De fato, nesta condição limite, nem mesmo podemos garantir do princípio de não contradição. Mas por que razão o princípio de não contradição falharia no caso limite em que ficamos diante do nada ontológico, figurado sob a forma do conjunto indeterminado $\{ ... \}$? Para ver como isto se dá, consideremos uma propriedade qualquer $\lambda x \Omega x$. Esta propriedade, qualquer que esta seja, se aplica a $\{ ... \}$? Primeiramente, para respondermos a esta pergunta, temos de ter em mente que não temos nenhuma intuição da natureza conjuntística de $\{ ... \}$. Como resultado de uma subtração entre conjuntos infinitos, tal conjunto pode ser finito, infinito ou vazio.

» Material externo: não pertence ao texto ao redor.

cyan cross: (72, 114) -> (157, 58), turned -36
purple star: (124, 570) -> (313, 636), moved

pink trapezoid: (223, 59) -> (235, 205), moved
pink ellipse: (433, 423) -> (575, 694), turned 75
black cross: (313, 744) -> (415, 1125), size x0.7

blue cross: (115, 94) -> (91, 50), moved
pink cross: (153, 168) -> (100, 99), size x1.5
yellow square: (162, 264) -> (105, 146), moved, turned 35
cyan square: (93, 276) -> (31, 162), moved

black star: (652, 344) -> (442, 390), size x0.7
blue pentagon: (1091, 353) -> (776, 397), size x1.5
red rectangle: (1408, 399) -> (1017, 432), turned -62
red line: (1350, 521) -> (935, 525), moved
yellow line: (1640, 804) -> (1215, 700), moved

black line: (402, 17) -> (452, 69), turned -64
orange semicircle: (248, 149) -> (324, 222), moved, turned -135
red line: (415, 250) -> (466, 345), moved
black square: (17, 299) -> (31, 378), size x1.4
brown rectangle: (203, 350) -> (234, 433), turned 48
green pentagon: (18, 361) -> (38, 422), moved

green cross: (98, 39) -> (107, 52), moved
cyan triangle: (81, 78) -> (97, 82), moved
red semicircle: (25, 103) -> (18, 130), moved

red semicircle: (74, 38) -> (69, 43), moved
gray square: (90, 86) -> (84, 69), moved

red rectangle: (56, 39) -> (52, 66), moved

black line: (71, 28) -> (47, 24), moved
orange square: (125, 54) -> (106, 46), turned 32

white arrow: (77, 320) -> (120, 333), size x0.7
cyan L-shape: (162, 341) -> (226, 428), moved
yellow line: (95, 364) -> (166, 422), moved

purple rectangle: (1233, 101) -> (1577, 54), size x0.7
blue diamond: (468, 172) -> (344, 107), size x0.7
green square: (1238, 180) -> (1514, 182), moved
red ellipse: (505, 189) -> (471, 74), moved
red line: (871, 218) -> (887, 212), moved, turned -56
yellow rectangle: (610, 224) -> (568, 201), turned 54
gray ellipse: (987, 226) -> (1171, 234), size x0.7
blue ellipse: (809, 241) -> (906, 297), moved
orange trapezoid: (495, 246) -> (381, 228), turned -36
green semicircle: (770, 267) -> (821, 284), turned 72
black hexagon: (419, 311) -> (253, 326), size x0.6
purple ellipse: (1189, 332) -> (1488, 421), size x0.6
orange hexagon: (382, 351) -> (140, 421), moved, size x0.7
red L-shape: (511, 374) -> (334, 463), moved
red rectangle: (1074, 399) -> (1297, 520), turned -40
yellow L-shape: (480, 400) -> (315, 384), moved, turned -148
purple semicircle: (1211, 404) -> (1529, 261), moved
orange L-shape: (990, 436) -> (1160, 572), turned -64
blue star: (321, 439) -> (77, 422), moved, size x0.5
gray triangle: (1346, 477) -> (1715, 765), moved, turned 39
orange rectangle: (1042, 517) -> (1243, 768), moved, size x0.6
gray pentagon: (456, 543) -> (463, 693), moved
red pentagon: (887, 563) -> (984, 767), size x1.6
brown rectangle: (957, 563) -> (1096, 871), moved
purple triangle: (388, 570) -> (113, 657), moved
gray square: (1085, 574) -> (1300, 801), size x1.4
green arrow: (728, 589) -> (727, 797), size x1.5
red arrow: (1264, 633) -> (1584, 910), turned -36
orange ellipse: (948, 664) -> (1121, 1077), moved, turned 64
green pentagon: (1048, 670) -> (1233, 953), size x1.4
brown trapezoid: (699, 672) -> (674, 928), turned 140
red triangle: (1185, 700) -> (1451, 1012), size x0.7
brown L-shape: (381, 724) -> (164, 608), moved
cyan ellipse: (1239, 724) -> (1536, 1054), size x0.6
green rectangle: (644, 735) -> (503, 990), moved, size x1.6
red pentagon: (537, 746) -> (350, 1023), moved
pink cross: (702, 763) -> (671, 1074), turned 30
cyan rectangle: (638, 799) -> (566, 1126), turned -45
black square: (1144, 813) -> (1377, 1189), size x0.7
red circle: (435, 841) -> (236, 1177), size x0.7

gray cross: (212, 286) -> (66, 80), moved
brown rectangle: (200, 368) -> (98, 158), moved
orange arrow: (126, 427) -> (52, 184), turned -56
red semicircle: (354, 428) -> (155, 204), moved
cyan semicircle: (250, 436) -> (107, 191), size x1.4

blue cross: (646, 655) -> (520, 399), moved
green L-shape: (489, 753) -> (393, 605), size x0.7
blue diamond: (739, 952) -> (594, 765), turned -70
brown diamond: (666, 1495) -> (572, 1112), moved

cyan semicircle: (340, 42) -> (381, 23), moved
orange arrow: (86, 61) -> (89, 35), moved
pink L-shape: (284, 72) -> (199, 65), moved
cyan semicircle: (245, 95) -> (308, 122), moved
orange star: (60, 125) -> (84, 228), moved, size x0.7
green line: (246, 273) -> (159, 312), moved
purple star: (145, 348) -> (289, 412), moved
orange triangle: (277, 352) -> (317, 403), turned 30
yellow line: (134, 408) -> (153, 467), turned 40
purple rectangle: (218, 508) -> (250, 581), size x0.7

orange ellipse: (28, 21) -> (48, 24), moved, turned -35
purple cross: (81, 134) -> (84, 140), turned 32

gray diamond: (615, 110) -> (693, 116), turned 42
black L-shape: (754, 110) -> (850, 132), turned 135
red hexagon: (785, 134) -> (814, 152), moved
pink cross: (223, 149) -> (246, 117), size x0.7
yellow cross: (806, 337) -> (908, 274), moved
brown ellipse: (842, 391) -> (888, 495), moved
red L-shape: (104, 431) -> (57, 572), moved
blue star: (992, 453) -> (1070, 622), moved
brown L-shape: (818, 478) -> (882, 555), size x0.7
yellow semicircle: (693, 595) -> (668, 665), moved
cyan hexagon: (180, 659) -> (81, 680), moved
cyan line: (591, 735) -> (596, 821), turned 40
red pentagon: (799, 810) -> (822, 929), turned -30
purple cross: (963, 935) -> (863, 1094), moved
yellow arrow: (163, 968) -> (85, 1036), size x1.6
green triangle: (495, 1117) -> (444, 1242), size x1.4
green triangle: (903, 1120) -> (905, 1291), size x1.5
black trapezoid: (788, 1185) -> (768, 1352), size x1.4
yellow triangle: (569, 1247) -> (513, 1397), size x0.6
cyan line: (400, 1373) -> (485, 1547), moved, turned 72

Mas estas possibilidades não são excludentes entre si; trata-se, metaforicamente, de um conjunto equívoco em que todas estas três possibilidade estão “superpostas”. Assim, os três casos relativos à cardinalidade de $\{ ... \}$ são simultâneos e não dizem respeito a possibilidades lógicas distintas, mas colapsam três casos contraditórios em um só – daí a interdição que a subtração de cardinais transfinitos tem na teoria de Cantor. 

Portanto, não se pode definir se $\lambda x \Omega x \in \{...\}$, e nem se $\lambda x \Omega x \not\in \lambda x \Phi x$. Desta maneira, o princípio de não contradição, expresso sob a forma de:

$\forall x \forall (\lambda y \Omega y) \hspace{1mm} [\neg ([\lambda y \Omega y]x \wedge \neg [\lambda y \Omega y]x)]$,

tem valor indeterminado, posto que a conjunção $[\lambda y \Omega y]x \wedge \neg [\lambda y \Omega y]x$ é indeterminada, e a negação desta conjunção também o é.

“Toscamente” falando, uma ontologia que admita a presença do nada acaba gerando situações em que o princípio de não-contradição é silenciado quanto à sua força lógica.